All she could do was pull back the covers and slip out of bed. Marla stepped on a square thing. Her books lay strewn on the floor. She kicked them aside, and for a moment thought herself very brave.
She reached the closet door well before morning.
Turning the handle wasn’t the problem. It was the darkness inside that bothered her. “Damn,” she said. It was a very bad word in her language, and she seldom used it. Flipping on the light, she found that everything was normal. The closet held her clothes, practical wear for the climate of the world, as well as a few frills for those who liked her. There were so many of those, the ones who liked her, that she seldom knew what to do about all the attention…
There was a small cylinder on the floor. It was a roll of film. Ever since she had opened her drapes that afternoon and seen Mr. Evers being treated in that awful manner… Ever since that moment, nothing had gone very well for her. Her throat still hurt from screaming. A small roll of film was little consolation.
She stepped around the books. In her dreams, she often thought about burning them.
The sun was bright. She always put strawberry powder in her cornflakes to turn the milk pink. On the radio, a man reminded her of a broken fish bowl, all elongated and perfectly whole in its ugliness, but really very useless after it was broken. She lived in a sort of fish bowl, too, but it never bothered her. The only thing that really bothered her was what had happened to Mr. Evers.
When she opened the drapes, memories stirred. There was a spot on the sidewalk that
glared back at her. She felt like apologizing, to Mr. Evers himself if only she could. Instead, she turned her attention to the roll of film. “What are you doing here?” she asked. Opening the grey cap showed her an intact spindle. There was a small brand label off to one side, the likes of which she had never seen. “You’re an old one, aren’t you?”
Marla went to the closet. The house was old, over sixty years or so. A lot of the boards were cracked and things were sometimes not as strong as they should have been. Sometimes…
She ran her hand over the top of the closet. There was a small gap in the boards, and fresh wood spears. Why the roll had chosen to fall now, Marla did not know. All she knew was that someone had chosen to hide a roll of film up there, and that she was now the rightful owner.

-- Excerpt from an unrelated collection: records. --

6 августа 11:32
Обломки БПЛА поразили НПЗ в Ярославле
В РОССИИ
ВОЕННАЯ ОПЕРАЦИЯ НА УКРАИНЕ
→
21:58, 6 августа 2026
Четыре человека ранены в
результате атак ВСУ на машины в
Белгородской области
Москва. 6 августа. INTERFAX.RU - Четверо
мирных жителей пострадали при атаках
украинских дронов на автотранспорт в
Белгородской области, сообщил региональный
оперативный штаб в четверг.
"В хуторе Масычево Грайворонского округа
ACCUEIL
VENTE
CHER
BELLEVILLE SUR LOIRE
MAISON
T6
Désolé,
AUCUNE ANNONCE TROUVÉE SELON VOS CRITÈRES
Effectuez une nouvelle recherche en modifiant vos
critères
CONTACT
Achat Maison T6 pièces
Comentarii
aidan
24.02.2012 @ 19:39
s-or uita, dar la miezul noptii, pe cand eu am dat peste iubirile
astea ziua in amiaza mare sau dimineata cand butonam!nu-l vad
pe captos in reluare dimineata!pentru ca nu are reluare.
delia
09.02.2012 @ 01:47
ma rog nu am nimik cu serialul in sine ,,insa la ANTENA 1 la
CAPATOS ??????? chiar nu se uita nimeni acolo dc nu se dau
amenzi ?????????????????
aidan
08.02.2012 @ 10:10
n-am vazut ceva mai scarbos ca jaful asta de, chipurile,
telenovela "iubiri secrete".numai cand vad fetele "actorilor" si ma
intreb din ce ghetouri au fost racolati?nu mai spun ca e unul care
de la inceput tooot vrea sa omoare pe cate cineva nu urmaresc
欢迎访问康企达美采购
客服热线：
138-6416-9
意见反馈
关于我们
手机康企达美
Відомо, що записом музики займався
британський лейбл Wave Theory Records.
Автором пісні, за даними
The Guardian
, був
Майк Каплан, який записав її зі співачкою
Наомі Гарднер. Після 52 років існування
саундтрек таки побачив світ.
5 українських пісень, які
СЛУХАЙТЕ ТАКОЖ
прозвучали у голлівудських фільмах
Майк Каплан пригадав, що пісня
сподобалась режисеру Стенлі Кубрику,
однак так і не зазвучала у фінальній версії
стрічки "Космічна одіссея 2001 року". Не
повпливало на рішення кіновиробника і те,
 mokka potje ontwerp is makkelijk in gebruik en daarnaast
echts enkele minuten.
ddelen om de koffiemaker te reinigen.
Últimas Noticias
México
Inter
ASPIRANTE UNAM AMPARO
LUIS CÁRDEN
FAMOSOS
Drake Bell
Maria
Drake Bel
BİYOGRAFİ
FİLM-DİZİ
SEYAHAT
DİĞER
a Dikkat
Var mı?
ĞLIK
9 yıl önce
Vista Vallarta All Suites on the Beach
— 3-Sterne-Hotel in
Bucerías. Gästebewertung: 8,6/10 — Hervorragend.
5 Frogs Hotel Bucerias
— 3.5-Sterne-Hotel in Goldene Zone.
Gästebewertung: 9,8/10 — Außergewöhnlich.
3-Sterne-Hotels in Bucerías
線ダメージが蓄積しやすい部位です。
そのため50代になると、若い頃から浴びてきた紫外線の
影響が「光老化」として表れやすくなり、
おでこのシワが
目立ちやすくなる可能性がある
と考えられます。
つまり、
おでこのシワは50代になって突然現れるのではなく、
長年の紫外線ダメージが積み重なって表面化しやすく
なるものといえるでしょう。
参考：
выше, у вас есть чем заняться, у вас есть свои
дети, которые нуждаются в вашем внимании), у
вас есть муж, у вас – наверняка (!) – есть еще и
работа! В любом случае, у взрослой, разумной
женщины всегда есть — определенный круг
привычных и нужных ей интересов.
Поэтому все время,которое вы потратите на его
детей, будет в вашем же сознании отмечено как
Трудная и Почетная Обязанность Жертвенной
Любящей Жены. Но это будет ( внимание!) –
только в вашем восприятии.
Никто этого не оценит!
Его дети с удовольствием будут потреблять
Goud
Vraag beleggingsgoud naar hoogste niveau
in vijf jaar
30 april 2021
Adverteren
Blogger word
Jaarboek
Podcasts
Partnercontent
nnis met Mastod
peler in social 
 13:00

It was universally true that a Saturday walk to the mall was enchanting in any season. Marla whistled. Inside the mall, she noticed, people were bent on buying things no matter what the circumstance. Occasionally, she would latch on to the hems of a family for a minute or two, just to see where they were going. But there were other things to see, too. A fountain roared up in the centre of the atrium, diverting her attention for the better part of an hour. A few kids tried to steal coins from the water, but stopped when she looked at them.
When she walked by the photo shop, she paused.
“Yes? How can I help?” asked a lady.
“It’s all digital, isn’t it? It’s all gone that way, hasn’t it?”
“I’m afraid so, but it’s not a bad thing.”
“I have a roll of film,” confessed Marla.
The lady had pink hair. Glasses sat on the edge of her nose. “We don’t get many of those anymore. But we get some. We’re one of the few that still has a lab.”
When Marla tried to explain just how old the film might be, the lady smiled. “It’s okay, we’ll take care of it. No problem at all. We deal with these things all the time.” She tagged the roll and dropped it in a bin. “In one hour, come on back.”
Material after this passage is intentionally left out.